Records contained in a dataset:
* * * * *

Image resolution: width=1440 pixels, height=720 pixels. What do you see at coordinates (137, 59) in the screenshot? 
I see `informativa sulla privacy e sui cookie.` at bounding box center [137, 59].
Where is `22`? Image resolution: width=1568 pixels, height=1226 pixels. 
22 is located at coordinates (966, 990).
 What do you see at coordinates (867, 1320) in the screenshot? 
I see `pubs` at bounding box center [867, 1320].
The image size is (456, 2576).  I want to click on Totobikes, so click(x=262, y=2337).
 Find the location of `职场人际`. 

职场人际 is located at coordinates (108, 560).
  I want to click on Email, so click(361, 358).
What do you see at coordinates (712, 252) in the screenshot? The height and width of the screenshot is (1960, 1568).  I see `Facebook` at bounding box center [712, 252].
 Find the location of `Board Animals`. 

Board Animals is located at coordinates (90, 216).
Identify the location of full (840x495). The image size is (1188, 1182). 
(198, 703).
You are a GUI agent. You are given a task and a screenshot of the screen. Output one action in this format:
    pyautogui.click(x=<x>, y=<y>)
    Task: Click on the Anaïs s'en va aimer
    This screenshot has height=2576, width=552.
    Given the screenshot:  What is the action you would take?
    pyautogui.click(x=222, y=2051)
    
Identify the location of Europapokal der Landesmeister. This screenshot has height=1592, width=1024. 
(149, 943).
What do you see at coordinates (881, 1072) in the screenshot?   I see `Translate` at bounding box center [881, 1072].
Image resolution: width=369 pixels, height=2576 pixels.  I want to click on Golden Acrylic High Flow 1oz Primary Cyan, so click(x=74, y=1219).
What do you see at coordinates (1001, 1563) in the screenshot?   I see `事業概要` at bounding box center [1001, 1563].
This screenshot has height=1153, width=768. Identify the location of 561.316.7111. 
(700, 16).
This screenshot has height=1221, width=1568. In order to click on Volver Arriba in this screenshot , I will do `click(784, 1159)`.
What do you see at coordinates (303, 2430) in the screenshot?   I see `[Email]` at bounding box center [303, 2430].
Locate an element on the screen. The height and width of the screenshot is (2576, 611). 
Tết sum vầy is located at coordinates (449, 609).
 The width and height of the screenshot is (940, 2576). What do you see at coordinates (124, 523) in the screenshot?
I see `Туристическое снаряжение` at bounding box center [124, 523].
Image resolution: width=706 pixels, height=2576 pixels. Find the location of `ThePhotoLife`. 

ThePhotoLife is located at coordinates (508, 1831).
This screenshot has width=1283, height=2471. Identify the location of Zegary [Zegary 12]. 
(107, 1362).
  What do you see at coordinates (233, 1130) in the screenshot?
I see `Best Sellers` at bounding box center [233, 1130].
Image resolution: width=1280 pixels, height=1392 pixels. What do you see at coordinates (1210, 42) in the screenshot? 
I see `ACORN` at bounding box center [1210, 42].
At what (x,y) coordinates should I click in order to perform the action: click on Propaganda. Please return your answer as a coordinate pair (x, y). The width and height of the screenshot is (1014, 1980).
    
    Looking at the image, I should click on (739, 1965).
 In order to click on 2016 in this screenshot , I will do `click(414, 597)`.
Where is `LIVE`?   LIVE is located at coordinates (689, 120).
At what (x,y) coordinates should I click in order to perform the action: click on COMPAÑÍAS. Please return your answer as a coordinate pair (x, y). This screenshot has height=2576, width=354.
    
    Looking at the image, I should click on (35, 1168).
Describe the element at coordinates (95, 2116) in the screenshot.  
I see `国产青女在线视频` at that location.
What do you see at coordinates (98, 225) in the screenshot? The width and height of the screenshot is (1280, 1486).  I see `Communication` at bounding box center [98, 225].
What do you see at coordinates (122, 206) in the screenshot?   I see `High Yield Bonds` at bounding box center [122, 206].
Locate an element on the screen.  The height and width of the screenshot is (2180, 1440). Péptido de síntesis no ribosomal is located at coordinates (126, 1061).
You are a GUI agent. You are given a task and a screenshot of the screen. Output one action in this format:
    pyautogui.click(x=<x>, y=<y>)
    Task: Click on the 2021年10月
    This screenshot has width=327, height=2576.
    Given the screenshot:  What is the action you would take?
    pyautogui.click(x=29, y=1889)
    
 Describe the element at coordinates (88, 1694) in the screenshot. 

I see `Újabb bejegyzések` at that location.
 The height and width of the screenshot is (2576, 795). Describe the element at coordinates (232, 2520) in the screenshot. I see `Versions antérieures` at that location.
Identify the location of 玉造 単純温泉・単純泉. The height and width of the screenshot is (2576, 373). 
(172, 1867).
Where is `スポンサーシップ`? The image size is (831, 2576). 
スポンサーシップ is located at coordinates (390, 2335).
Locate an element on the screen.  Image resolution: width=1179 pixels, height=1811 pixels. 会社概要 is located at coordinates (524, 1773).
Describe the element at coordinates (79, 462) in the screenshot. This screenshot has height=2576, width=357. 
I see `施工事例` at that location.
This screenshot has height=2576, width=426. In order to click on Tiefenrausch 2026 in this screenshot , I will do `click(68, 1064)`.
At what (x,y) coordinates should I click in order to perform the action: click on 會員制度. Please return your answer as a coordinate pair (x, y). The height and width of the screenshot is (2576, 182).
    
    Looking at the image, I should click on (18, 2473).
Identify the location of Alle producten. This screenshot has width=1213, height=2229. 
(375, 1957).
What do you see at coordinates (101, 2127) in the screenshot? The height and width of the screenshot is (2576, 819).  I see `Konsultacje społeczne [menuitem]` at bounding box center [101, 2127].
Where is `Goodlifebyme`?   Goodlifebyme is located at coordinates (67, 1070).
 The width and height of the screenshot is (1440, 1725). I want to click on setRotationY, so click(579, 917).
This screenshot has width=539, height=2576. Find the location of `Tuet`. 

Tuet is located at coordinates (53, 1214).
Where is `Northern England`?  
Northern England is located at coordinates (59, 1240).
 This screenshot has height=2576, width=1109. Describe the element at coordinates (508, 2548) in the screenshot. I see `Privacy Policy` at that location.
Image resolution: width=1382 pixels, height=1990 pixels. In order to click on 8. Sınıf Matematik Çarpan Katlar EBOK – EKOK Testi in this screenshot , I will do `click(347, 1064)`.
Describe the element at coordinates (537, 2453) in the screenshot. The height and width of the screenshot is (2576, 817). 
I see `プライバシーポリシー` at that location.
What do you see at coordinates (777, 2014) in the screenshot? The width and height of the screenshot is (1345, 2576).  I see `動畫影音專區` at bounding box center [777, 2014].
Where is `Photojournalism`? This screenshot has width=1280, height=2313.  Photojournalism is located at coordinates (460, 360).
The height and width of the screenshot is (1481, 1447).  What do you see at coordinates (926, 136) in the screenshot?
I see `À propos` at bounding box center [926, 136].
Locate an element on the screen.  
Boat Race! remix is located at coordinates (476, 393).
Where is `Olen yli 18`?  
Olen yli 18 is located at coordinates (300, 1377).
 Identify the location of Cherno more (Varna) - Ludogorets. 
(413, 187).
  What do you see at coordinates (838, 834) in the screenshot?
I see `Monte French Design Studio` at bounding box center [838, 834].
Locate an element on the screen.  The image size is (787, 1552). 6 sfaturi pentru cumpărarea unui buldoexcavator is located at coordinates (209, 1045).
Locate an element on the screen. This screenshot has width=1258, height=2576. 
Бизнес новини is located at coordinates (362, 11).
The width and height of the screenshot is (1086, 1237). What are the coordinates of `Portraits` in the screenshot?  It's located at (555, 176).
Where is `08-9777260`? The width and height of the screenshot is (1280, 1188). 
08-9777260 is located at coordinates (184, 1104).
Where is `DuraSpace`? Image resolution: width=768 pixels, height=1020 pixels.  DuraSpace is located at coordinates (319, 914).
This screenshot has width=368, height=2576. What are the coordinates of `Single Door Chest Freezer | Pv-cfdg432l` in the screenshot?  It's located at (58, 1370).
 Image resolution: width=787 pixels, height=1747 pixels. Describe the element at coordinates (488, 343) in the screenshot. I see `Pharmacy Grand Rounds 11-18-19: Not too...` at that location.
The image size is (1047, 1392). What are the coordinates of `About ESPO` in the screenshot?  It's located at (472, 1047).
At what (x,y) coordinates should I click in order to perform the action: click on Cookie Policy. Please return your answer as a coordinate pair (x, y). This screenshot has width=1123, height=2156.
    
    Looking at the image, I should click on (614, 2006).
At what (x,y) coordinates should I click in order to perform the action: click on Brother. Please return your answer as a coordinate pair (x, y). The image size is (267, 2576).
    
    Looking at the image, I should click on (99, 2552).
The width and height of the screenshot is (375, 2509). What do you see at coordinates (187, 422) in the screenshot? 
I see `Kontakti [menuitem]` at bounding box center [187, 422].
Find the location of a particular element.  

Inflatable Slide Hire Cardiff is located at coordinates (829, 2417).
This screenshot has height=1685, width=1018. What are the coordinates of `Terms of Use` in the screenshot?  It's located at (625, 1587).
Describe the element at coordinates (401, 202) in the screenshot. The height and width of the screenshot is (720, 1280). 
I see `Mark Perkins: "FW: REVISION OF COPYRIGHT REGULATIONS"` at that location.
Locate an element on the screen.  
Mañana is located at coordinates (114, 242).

* * * * *

Your assignment:
Locate the lines above that hold the word "High". Show every one of them.

Answer for the task:
Image resolution: width=369 pixels, height=2576 pixels.  I want to click on Golden Acrylic High Flow 1oz Primary Cyan, so click(x=74, y=1219).
What do you see at coordinates (122, 206) in the screenshot?   I see `High Yield Bonds` at bounding box center [122, 206].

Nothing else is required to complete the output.